═════ Given entries ═════

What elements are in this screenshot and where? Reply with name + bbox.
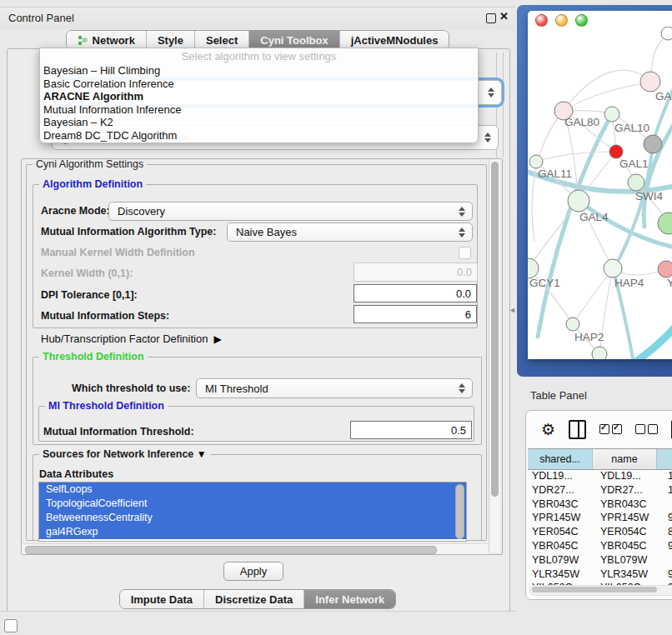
splitpane-collapse-icon[interactable]: ◄: [509, 306, 516, 314]
table-cell: YBR045C: [596, 539, 664, 553]
network-canvas[interactable]: GALGAL80GAL10GAL1GAL11SWI4GAL4GCY1HAP4YH…: [528, 27, 672, 359]
column-header-shared[interactable]: shared...: [528, 449, 593, 469]
sources-title: Sources for Network Inference ▼: [39, 449, 210, 460]
aracne-mode-value: Discovery: [118, 205, 165, 218]
sources-title-text: Sources for Network Inference: [43, 448, 193, 460]
network-edge[interactable]: [538, 114, 612, 337]
dpi-tolerance-field[interactable]: 0.0: [354, 284, 477, 302]
algorithm-list-item[interactable]: Mutual Information Inference: [40, 103, 478, 117]
algorithm-list-item[interactable]: Basic Correlation Inference: [40, 78, 478, 91]
network-node[interactable]: [566, 318, 579, 331]
table-row[interactable]: YER054CYER054C8.: [528, 525, 672, 539]
tab-cyni-toolbox[interactable]: Cyni Toolbox: [249, 31, 339, 49]
network-window: GALGAL80GAL10GAL1GAL11SWI4GAL4GCY1HAP4YH…: [528, 11, 672, 359]
network-edge[interactable]: [573, 268, 613, 324]
settings-hscroll-thumb[interactable]: [25, 546, 437, 554]
algorithm-list-item[interactable]: Dream8 DC_TDC Algorithm: [40, 129, 478, 142]
table-cell: YDR27...: [596, 483, 664, 498]
table-row[interactable]: YBR045CYBR045C9.: [528, 539, 672, 553]
table-row[interactable]: YDL19...YDL19...13: [528, 469, 672, 483]
table-cell: 9.: [664, 568, 672, 582]
mi-type-combo[interactable]: Naive Bayes: [227, 222, 473, 242]
mi-threshold-title: MI Threshold Definition: [45, 401, 168, 412]
tab-impute-data[interactable]: Impute Data: [120, 590, 204, 608]
split-columns-icon[interactable]: [569, 420, 586, 439]
tab-jactivemnodules[interactable]: jActiveMNodules: [340, 31, 449, 49]
network-node[interactable]: [661, 27, 672, 40]
attributes-scrollbar[interactable]: [455, 484, 464, 539]
network-edge[interactable]: [536, 152, 616, 162]
window-zoom-icon[interactable]: [575, 14, 588, 27]
restore-panel-icon[interactable]: [4, 619, 18, 632]
table-toolbar: ⚙: [526, 411, 672, 448]
column-header-partial[interactable]: [657, 449, 672, 469]
attribute-list-item[interactable]: gal4RGexp: [39, 525, 466, 539]
table-hscrollbar[interactable]: [529, 585, 672, 596]
mi-threshold-value: 0.5: [451, 424, 466, 437]
tab-style-label: Style: [158, 34, 183, 47]
table-row[interactable]: YPR145WYPR145W9.: [528, 511, 672, 525]
attribute-list-item[interactable]: TopologicalCoefficient: [39, 497, 466, 511]
network-node[interactable]: [644, 135, 662, 153]
network-node[interactable]: [609, 145, 623, 158]
table-cell: YBR043C: [596, 498, 664, 512]
mi-threshold-field[interactable]: 0.5: [350, 421, 472, 439]
hub-definition-row[interactable]: Hub/Transcription Factor Definition ▶: [41, 332, 222, 345]
network-node[interactable]: [604, 259, 622, 278]
settings-vscroll-thumb[interactable]: [491, 162, 499, 497]
table-row[interactable]: YBL079WYBL079W: [528, 553, 672, 568]
network-edge[interactable]: [564, 82, 650, 111]
window-close-icon[interactable]: [535, 14, 548, 27]
network-node[interactable]: [658, 261, 672, 278]
network-node[interactable]: [658, 212, 672, 234]
network-node[interactable]: [592, 347, 607, 359]
control-panel-tabbar: Network Style Select Cyni Toolbox jActiv…: [0, 30, 515, 49]
deselect-all-icon[interactable]: [635, 424, 658, 434]
mi-steps-field[interactable]: 6: [354, 305, 477, 323]
settings-hscrollbar[interactable]: [22, 543, 488, 554]
gear-icon[interactable]: ⚙: [541, 422, 555, 438]
float-panel-icon[interactable]: [486, 13, 496, 23]
network-edge[interactable]: [564, 70, 650, 111]
which-threshold-combo[interactable]: MI Threshold: [196, 378, 473, 398]
data-attributes-list[interactable]: SelfLoopsTopologicalCoefficientBetweenne…: [38, 482, 467, 542]
algorithm-list-item[interactable]: Bayesian – Hill Climbing: [40, 64, 478, 78]
network-node[interactable]: [568, 190, 589, 212]
close-icon[interactable]: ✕: [499, 10, 509, 22]
hub-expand-icon[interactable]: ▶: [213, 333, 221, 345]
network-icon: [78, 35, 88, 46]
column-header-name[interactable]: name: [593, 449, 657, 469]
apply-button[interactable]: Apply: [223, 562, 283, 581]
network-node[interactable]: [628, 174, 644, 191]
network-graph[interactable]: GALGAL80GAL10GAL1GAL11SWI4GAL4GCY1HAP4YH…: [528, 27, 672, 359]
sources-collapse-icon[interactable]: ▼: [197, 448, 207, 460]
algorithm-list-item[interactable]: ARACNE Algorithm: [40, 90, 478, 103]
bottom-tabbar: Impute Data Discretize Data Infer Networ…: [0, 589, 515, 608]
table-cell: YBL079W: [596, 553, 664, 568]
tab-network[interactable]: Network: [67, 31, 147, 49]
network-node[interactable]: [529, 155, 543, 168]
tab-select[interactable]: Select: [195, 31, 249, 49]
network-node[interactable]: [528, 258, 539, 278]
table-row[interactable]: YBR043CYBR043C: [528, 498, 672, 512]
attribute-list-item[interactable]: SelfLoops: [39, 482, 466, 497]
manual-kernel-checkbox[interactable]: [459, 247, 471, 259]
tab-style[interactable]: Style: [147, 31, 195, 49]
table-box: ⚙ shared... name YDL19...YDL19...13YDR27…: [525, 410, 672, 600]
table-row[interactable]: YLR345WYLR345W9.: [528, 568, 672, 582]
tab-discretize-data[interactable]: Discretize Data: [204, 590, 304, 608]
network-node[interactable]: [640, 72, 660, 92]
table-hscroll-thumb[interactable]: [532, 587, 657, 592]
dpi-tolerance-label: DPI Tolerance [0,1]:: [41, 289, 138, 301]
network-node[interactable]: [604, 107, 619, 122]
table-row[interactable]: YDR27...YDR27...12: [528, 483, 672, 498]
select-all-icon[interactable]: [599, 424, 622, 434]
network-node-label: SWI4: [635, 190, 663, 202]
attribute-list-item[interactable]: BetweennessCentrality: [39, 511, 466, 525]
settings-vscrollbar[interactable]: [489, 159, 500, 552]
tab-infer-network[interactable]: Infer Network: [304, 590, 395, 608]
algorithm-list-item[interactable]: Bayesian – K2: [40, 116, 478, 129]
window-minimize-icon[interactable]: [555, 14, 568, 27]
aracne-mode-combo[interactable]: Discovery: [108, 202, 473, 221]
combo-arrows-icon: [459, 207, 465, 217]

═════

Set the pictures aside and reproduce the data above exactly.

What elements are in this screenshot and where? Reply with name + bbox.
splitpane-collapse-icon[interactable]: ◄: [509, 306, 516, 314]
table-cell: YBR045C: [596, 539, 664, 553]
network-canvas[interactable]: GALGAL80GAL10GAL1GAL11SWI4GAL4GCY1HAP4YH…: [528, 27, 672, 359]
column-header-shared[interactable]: shared...: [528, 449, 593, 469]
sources-title: Sources for Network Inference ▼: [39, 449, 210, 460]
aracne-mode-value: Discovery: [118, 205, 165, 218]
sources-title-text: Sources for Network Inference: [43, 448, 193, 460]
network-edge[interactable]: [538, 114, 612, 337]
dpi-tolerance-field[interactable]: 0.0: [354, 284, 477, 302]
algorithm-list-item[interactable]: Mutual Information Inference: [40, 103, 478, 117]
algorithm-list-item[interactable]: Basic Correlation Inference: [40, 78, 478, 91]
network-node[interactable]: [566, 318, 579, 331]
table-row[interactable]: YER054CYER054C8.: [528, 525, 672, 539]
tab-cyni-toolbox[interactable]: Cyni Toolbox: [249, 31, 339, 49]
network-window: GALGAL80GAL10GAL1GAL11SWI4GAL4GCY1HAP4YH…: [528, 11, 672, 359]
network-edge[interactable]: [573, 268, 613, 324]
settings-hscroll-thumb[interactable]: [25, 546, 437, 554]
algorithm-list-item[interactable]: Dream8 DC_TDC Algorithm: [40, 129, 478, 142]
table-cell: YDR27...: [596, 483, 664, 498]
table-row[interactable]: YBR045CYBR045C9.: [528, 539, 672, 553]
table-row[interactable]: YDL19...YDL19...13: [528, 469, 672, 483]
table-cell: 9.: [664, 568, 672, 582]
mi-type-combo[interactable]: Naive Bayes: [227, 222, 473, 242]
mi-threshold-title: MI Threshold Definition: [45, 401, 168, 412]
tab-impute-data[interactable]: Impute Data: [120, 590, 204, 608]
split-columns-icon[interactable]: [569, 420, 586, 439]
tab-jactivemnodules[interactable]: jActiveMNodules: [340, 31, 449, 49]
network-node[interactable]: [661, 27, 672, 40]
attributes-scrollbar[interactable]: [455, 484, 464, 539]
network-edge[interactable]: [536, 152, 616, 162]
window-zoom-icon[interactable]: [575, 14, 588, 27]
restore-panel-icon[interactable]: [4, 619, 18, 632]
table-toolbar: ⚙: [526, 411, 672, 448]
column-header-partial[interactable]: [657, 449, 672, 469]
attribute-list-item[interactable]: gal4RGexp: [39, 525, 466, 539]
table-hscrollbar[interactable]: [529, 585, 672, 596]
mi-threshold-value: 0.5: [451, 424, 466, 437]
tab-style-label: Style: [158, 34, 183, 47]
table-row[interactable]: YPR145WYPR145W9.: [528, 511, 672, 525]
attribute-list-item[interactable]: TopologicalCoefficient: [39, 497, 466, 511]
network-node[interactable]: [644, 135, 662, 153]
network-node[interactable]: [609, 145, 623, 158]
table-cell: YBR043C: [596, 498, 664, 512]
mi-threshold-field[interactable]: 0.5: [350, 421, 472, 439]
hub-definition-row[interactable]: Hub/Transcription Factor Definition ▶: [41, 332, 222, 345]
network-node[interactable]: [604, 259, 622, 278]
settings-vscroll-thumb[interactable]: [491, 162, 499, 497]
table-row[interactable]: YBL079WYBL079W: [528, 553, 672, 568]
network-edge[interactable]: [564, 82, 650, 111]
window-close-icon[interactable]: [535, 14, 548, 27]
network-node[interactable]: [658, 261, 672, 278]
network-node[interactable]: [658, 212, 672, 234]
network-node[interactable]: [592, 347, 607, 359]
control-panel-tabbar: Network Style Select Cyni Toolbox jActiv…: [0, 30, 515, 49]
deselect-all-icon[interactable]: [635, 424, 658, 434]
mi-steps-field[interactable]: 6: [354, 305, 477, 323]
settings-hscrollbar[interactable]: [22, 543, 488, 554]
gear-icon[interactable]: ⚙: [541, 422, 555, 438]
float-panel-icon[interactable]: [486, 13, 496, 23]
network-edge[interactable]: [564, 70, 650, 111]
which-threshold-combo[interactable]: MI Threshold: [196, 378, 473, 398]
data-attributes-list[interactable]: SelfLoopsTopologicalCoefficientBetweenne…: [38, 482, 467, 542]
algorithm-list-item[interactable]: Bayesian – Hill Climbing: [40, 64, 478, 78]
network-node[interactable]: [568, 190, 589, 212]
close-icon[interactable]: ✕: [499, 10, 509, 22]
hub-expand-icon[interactable]: ▶: [213, 333, 221, 345]
network-icon: [78, 35, 88, 46]
column-header-name[interactable]: name: [593, 449, 657, 469]
apply-button[interactable]: Apply: [223, 562, 283, 581]
network-node[interactable]: [628, 174, 644, 191]
network-graph[interactable]: GALGAL80GAL10GAL1GAL11SWI4GAL4GCY1HAP4YH…: [528, 27, 672, 359]
sources-collapse-icon[interactable]: ▼: [197, 448, 207, 460]
algorithm-list-item[interactable]: ARACNE Algorithm: [40, 90, 478, 103]
bottom-tabbar: Impute Data Discretize Data Infer Networ…: [0, 589, 515, 608]
table-cell: YBL079W: [596, 553, 664, 568]
tab-network[interactable]: Network: [67, 31, 147, 49]
network-node[interactable]: [529, 155, 543, 168]
tab-select[interactable]: Select: [195, 31, 249, 49]
network-node[interactable]: [528, 258, 539, 278]
table-row[interactable]: YBR043CYBR043C: [528, 498, 672, 512]
attribute-list-item[interactable]: SelfLoops: [39, 482, 466, 497]
manual-kernel-checkbox[interactable]: [459, 247, 471, 259]
tab-style[interactable]: Style: [147, 31, 195, 49]
table-box: ⚙ shared... name YDL19...YDL19...13YDR27…: [525, 410, 672, 600]
table-row[interactable]: YLR345WYLR345W9.: [528, 568, 672, 582]
tab-discretize-data[interactable]: Discretize Data: [204, 590, 304, 608]
network-node[interactable]: [640, 72, 660, 92]
table-hscroll-thumb[interactable]: [532, 587, 657, 592]
dpi-tolerance-label: DPI Tolerance [0,1]:: [41, 289, 138, 301]
network-node[interactable]: [604, 107, 619, 122]
table-row[interactable]: YDR27...YDR27...12: [528, 483, 672, 498]
select-all-icon[interactable]: [599, 424, 622, 434]
network-node-label: SWI4: [635, 190, 663, 202]
attribute-list-item[interactable]: BetweennessCentrality: [39, 511, 466, 525]
settings-vscrollbar[interactable]: [489, 159, 500, 552]
tab-infer-network[interactable]: Infer Network: [304, 590, 395, 608]
algorithm-list-item[interactable]: Bayesian – K2: [40, 116, 478, 129]
window-minimize-icon[interactable]: [555, 14, 568, 27]
aracne-mode-combo[interactable]: Discovery: [108, 202, 473, 221]
combo-arrows-icon: [459, 207, 465, 217]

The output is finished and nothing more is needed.